RAW DATA:
══════
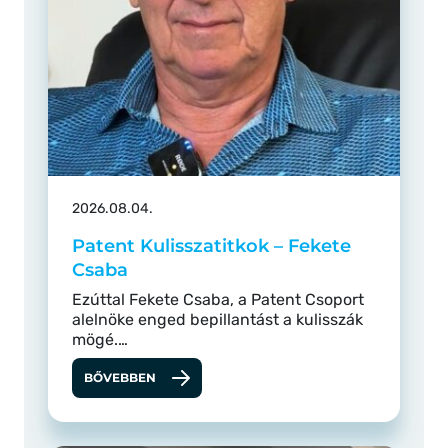
2026.08.04.
Patent Kulisszatitkok – Fekete
Csaba
Ezúttal Fekete Csaba, a Patent Csoport
alelnöke enged bepillantást a kulisszák
mögé.…
BŐVEBBEN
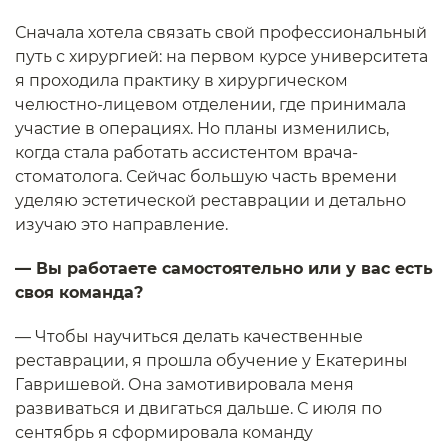
Сначала хотела связать свой профессиональный
путь с хирургией: на первом курсе университета
я проходила практику в хирургическом
челюстно-лицевом отделении, где принимала
участие в операциях. Но планы изменились,
когда стала работать ассистентом врача-
стоматолога. Сейчас большую часть времени
уделяю эстетической реставрации и детально
изучаю это направление.
— Вы работаете самостоятельно или у вас есть
своя команда?
— Чтобы научиться делать качественные
реставрации, я прошла обучение у Екатерины
Гавришевой. Она замотивировала меня
развиваться и двигаться дальше. С июля по
сентябрь я сформировала команду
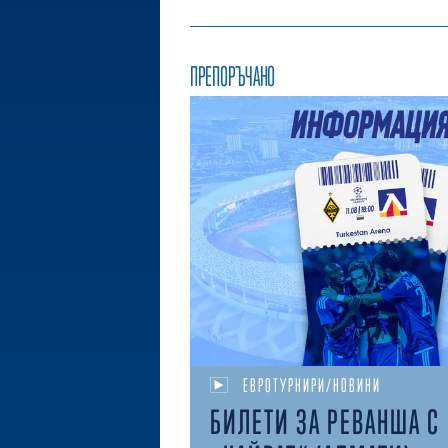
ПРЕПОРЪЧАНО
ЕВРОТУРНИРИ/НОВИНИ
БИЛЕТИ ЗА РЕВАНША С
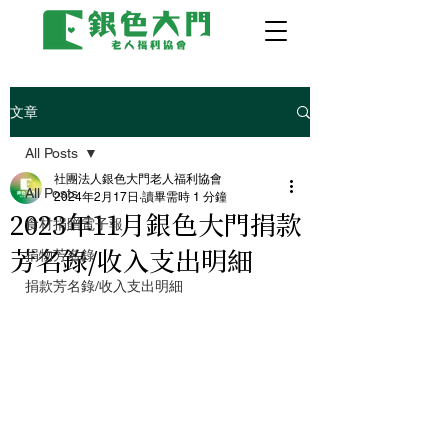
文章
All Posts
社團法人銀色大門老人福利協會
All Posts
2024年2月17日
讀畢需時 1 分鐘
2023年11月銀色大門捐款
食材捐贈電子報
芳名錄/收入支出明細
捐物芳名錄
捐款芳名錄/收入支出明細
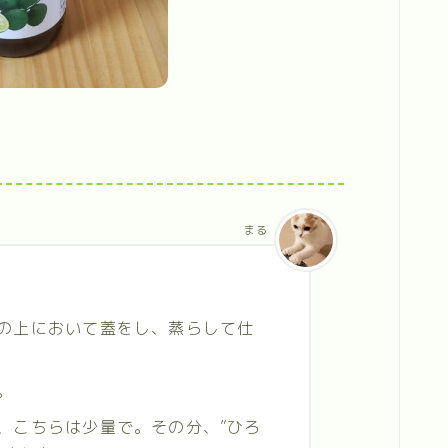
まる
の上において蓋をし、蒸らして仕
。
、こちらは少量で。その分、”ひろ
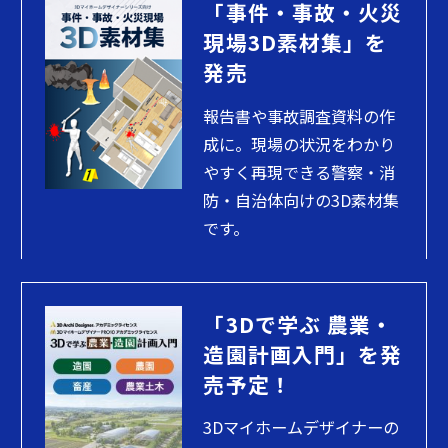
「事件・事故・火災
現場3D素材集」を
発売
報告書や事故調査資料の作
成に。現場の状況をわかり
やすく再現できる警察・消
防・自治体向けの3D素材集
です。
「3Dで学ぶ 農業・
造園計画入門」を発
売予定！
3Dマイホームデザイナーの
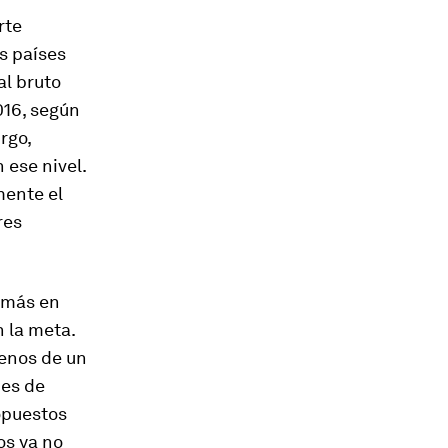
rte
s países
al bruto
016, según
rgo,
 ese nivel.
mente el
res
 más en
 la meta.
enos de un
nes de
opuestos
os ya no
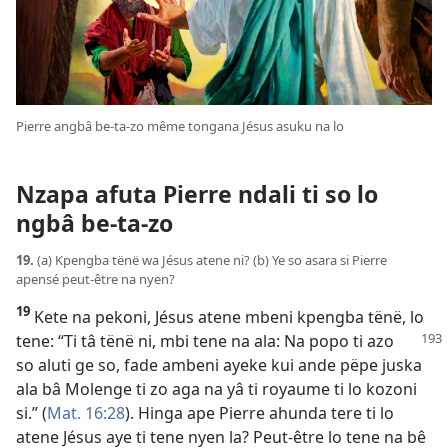
Pierre angbâ be-ta-zo même tongana Jésus asuku na lo
Nzapa afuta Pierre ndali ti so lo
ngbâ be-ta-zo
19.
(a) Kpengba tënë wa Jésus atene ni? (b) Ye so asara si Pierre
apensé peut-être na nyen?
19
Kete na pekoni, Jésus atene mbeni kpengba tënë, lo
tene:
“Ti tâ tënë ni, mbi tene na ala: Na popo ti azo
so aluti ge so, fade ambeni ayeke kui ande pëpe juska
ala bâ Molenge ti zo aga na yâ ti royaume ti lo kozoni
si.” (
Mat. 16:28
). Hinga ape Pierre ahunda tere ti lo
atene Jésus aye ti tene nyen la? Peut-être lo tene na bê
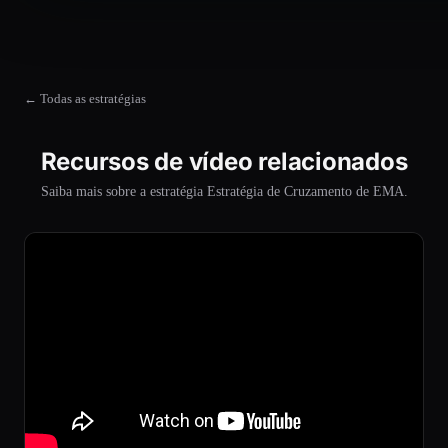
← Todas as estratégias
Recursos de vídeo relacionados
Saiba mais sobre a estratégia Estratégia de Cruzamento de EMA.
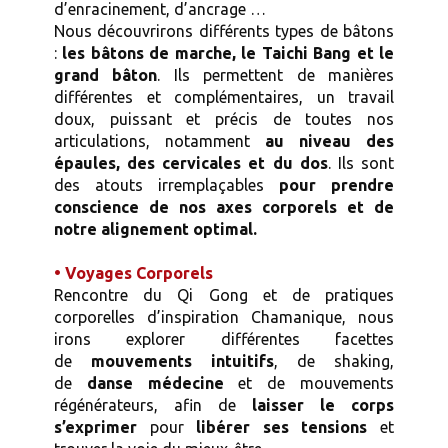
d’enracinement, d’ancrage …
Nous découvrirons différents types de bâtons
:
les bâtons de marche, le Taichi Bang et le
grand bâton
. Ils permettent de manières
différentes et complémentaires, un travail
doux, puissant et précis de toutes nos
articulations, notamment
au niveau des
épaules, des cervicales et du dos
. Ils sont
des atouts irremplaçables
pour prendre
conscience de nos axes corporels et de
notre alignement optimal.
• Voyages Corporels
Rencontre du Qi Gong et de pratiques
corporelles d’inspiration Chamanique, nous
irons explorer différentes facettes
de
mouvements intuitifs
, de shaking,
de
danse médecine
et de mouvements
régénérateurs, afin de
laisser le corps
s’exprimer
pour
libérer ses tensions
et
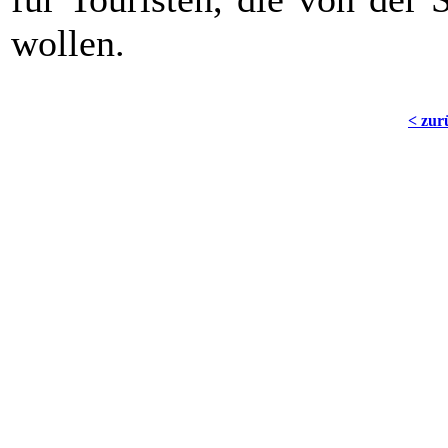
wollen.
< zur
Die China Community Website z
Copyright ©20
All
══════
Restate the whole listing above exactly, except for its images.

OUTPUT FOR THIS TASK:
2026.08.04.
Patent Kulisszatitkok – Fekete
Csaba
Ezúttal Fekete Csaba, a Patent Csoport
alelnöke enged bepillantást a kulisszák
mögé.…
BŐVEBBEN
Сначала хотела связать свой профессиональный
путь с хирургией: на первом курсе университета
я проходила практику в хирургическом
челюстно-лицевом отделении, где принимала
участие в операциях. Но планы изменились,
когда стала работать ассистентом врача-
стоматолога. Сейчас большую часть времени
уделяю эстетической реставрации и детально
изучаю это направление.
— Вы работаете самостоятельно или у вас есть
своя команда?
— Чтобы научиться делать качественные
реставрации, я прошла обучение у Екатерины
Гавришевой. Она замотивировала меня
развиваться и двигаться дальше. С июля по
сентябрь я сформировала команду
ПРЕПОРЪЧАНО
ЕВРОТУРНИРИ/НОВИНИ
БИЛЕТИ ЗА РЕВАНША С
文章
All Posts
社團法人銀色大門老人福利協會
All Posts
2024年2月17日
讀畢需時 1 分鐘
2023年11月銀色大門捐款
食材捐贈電子報
芳名錄/收入支出明細
捐物芳名錄
捐款芳名錄/收入支出明細
まる
の上において蓋をし、蒸らして仕
。
、こちらは少量で。その分、”ひろ
「事件・事故・火災
現場3D素材集」を
発売
報告書や事故調査資料の作
成に。現場の状況をわかり
やすく再現できる警察・消
防・自治体向けの3D素材集
です。
「3Dで学ぶ 農業・
造園計画入門」を発
売予定！
3Dマイホームデザイナーの
rte
s países
al bruto
016, según
rgo,
 ese nivel.
mente el
res
 más en
 la meta.
enos de un
nes de
opuestos
os ya no
Pierre angbâ be-ta-zo même tongana Jésus asuku na lo
Nzapa afuta Pierre ndali ti so lo
ngbâ be-ta-zo
19.
(a) Kpengba tënë wa Jésus atene ni? (b) Ye so asara si Pierre
apensé peut-être na nyen?
19
Kete na pekoni, Jésus atene mbeni kpengba tënë, lo
tene:
“Ti tâ tënë ni, mbi tene na ala: Na popo ti azo
so aluti ge so, fade ambeni ayeke kui ande pëpe juska
ala bâ Molenge ti zo aga na yâ ti royaume ti lo kozoni
si.” (
Mat. 16:28
). Hinga ape Pierre ahunda tere ti lo
atene Jésus aye ti tene nyen la? Peut-être lo tene na bê
← Todas as estratégias
Recursos de vídeo relacionados
Saiba mais sobre a estratégia Estratégia de Cruzamento de EMA.
d’enracinement, d’ancrage …
Nous découvrirons différents types de bâtons
:
les bâtons de marche, le Taichi Bang et le
grand bâton
. Ils permettent de manières
différentes et complémentaires, un travail
doux, puissant et précis de toutes nos
articulations, notamment
au niveau des
épaules, des cervicales et du dos
. Ils sont
des atouts irremplaçables
pour prendre
conscience de nos axes corporels et de
notre alignement optimal.
• Voyages Corporels
Rencontre du Qi Gong et de pratiques
corporelles d’inspiration Chamanique, nous
irons explorer différentes facettes
de
mouvements intuitifs
, de shaking,
de
danse médecine
et de mouvements
régénérateurs, afin de
laisser le corps
s’exprimer
pour
libérer ses tensions
et
wollen.
< zur
Die China Community Website z
Copyright ©20
All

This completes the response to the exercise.